Petitioners appeal from a judgment of the probate court declaring that respondent’s claim against the estate of Heather Mclntire is valid, imposing a constructive trust over the estate’s assets for the purpose of securing payment of the claim, and authorizing the personal representative of the estate to partially pay the claim. Petitioners, who are two of Mclntire’s heirs, argue on appeal that respondent’s claim is not valid and that the court thus erred in imposing a constructive trust. On de novo review, 1 we affirm.

We take the facts from the trial court record. The relationships of the various individuals involved in this case are as follows. Heather Mclntire, the decedent, was married three times. She first married Mark Rivers. They had a son, J, who is a petitioner in this case through his father as guardian ad litem. Heather was married to respondent from 2000 to 2004. They had a daughter, M, who is not a party in this case. In 2005, Heather married Fred Mclntire, who is the other petitioner in this case. Heather and Fred had no children together. 2

Respondent’s claim against the estate is based on the following provisions in the stipulated judgment that dissolved his marriage to Heather:

“Each party shall immediately purchase a life insurance policy on his life in the amount of $250,000, naming the other party as Trustee for the benefit of their child for the purpose of securing the payment of support obligations. As soon as it is available and not later than 60 days from the date this Judgment is signed by the court, both parties shall provide the company name and policy number to the other parent. Thereafter, the parties shall promptly sign a supplemental judgment confirming the policy details so that a *521 copy of the judgment as supplemented may be served on the applicable life insurance company.
“B. Neither party shall borrow money from the insurance policy. Pursuant to ORS 107.820(6), each party shall provide the other with a true copy of the insurance policy described above and shall immediately provide written notice of any action that will reduce the death benefit or change the designation of the beneficiaries under the policy.
“C. Pursuant to ORS 107.820(6), the party named as beneficiary shall cause a certified copy of the Judgment dissolving the parties’ marriage to be delivered to the applicable life insurance company or companies requesting notification when premium payments have not been made or the insured takes any action that will change the beneficiary or reduce the benefits of the policy.
“D. In the event either party violates these insurance provisions, a constructive trust shall be imposed over that party’s estate as well as the proceeds of all insurance owned by that party at the time of his or her death to secure payment of this insurance obligation.”

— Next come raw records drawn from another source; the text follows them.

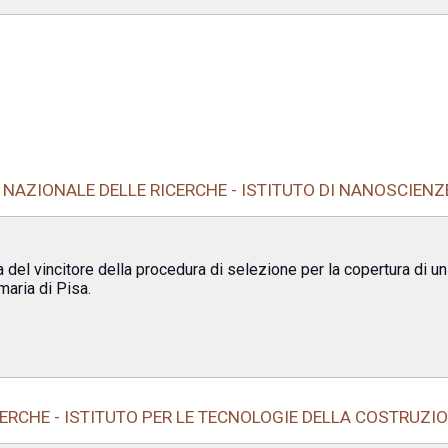
NAZIONALE DELLE RICERCHE - ISTITUTO DI NANOSCIENZE
del vincitore della procedura di selezione per la copertura di un p
aria di Pisa.
ERCHE - ISTITUTO PER LE TECNOLOGIE DELLA COSTRUZI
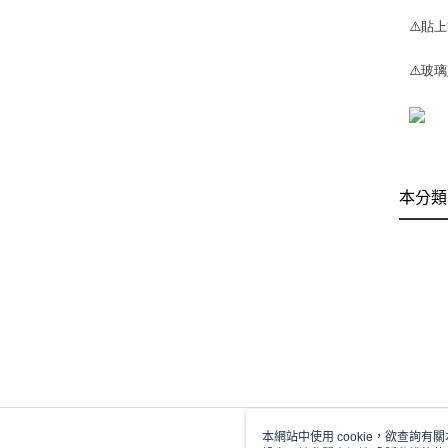
⚠️貼
⚠️玻
本分類
本網站中使用 cookie，欲查詢有關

The judgment also provided that neither party would pay child support or spousal support to the other party. 3

Respondent and Heather negotiated the terms of their marital dissolution. Respondent’s attorney drafted a stipulated judgment to be submitted for court approval. Respondent signed the stipulated judgment on November 10, 2004. Heather signed it two weeks later, and it was submitted to the court, which approved it. The day after respondent, who is a Farmers insurance agent, signed the stipulated judgment, Heather went to his office and filled out an application for a $250,000 life insurance policy, naming respondent as the beneficiary. Respondent served as the agent on the policy, which was issued by Farmers the following month. Respondent obtained a policy naming Heather as beneficiary of $250,000. 4 Neither party filed a supplemental judgment *522 with the court or requested notification of failure to pay premiums from the insurance companies.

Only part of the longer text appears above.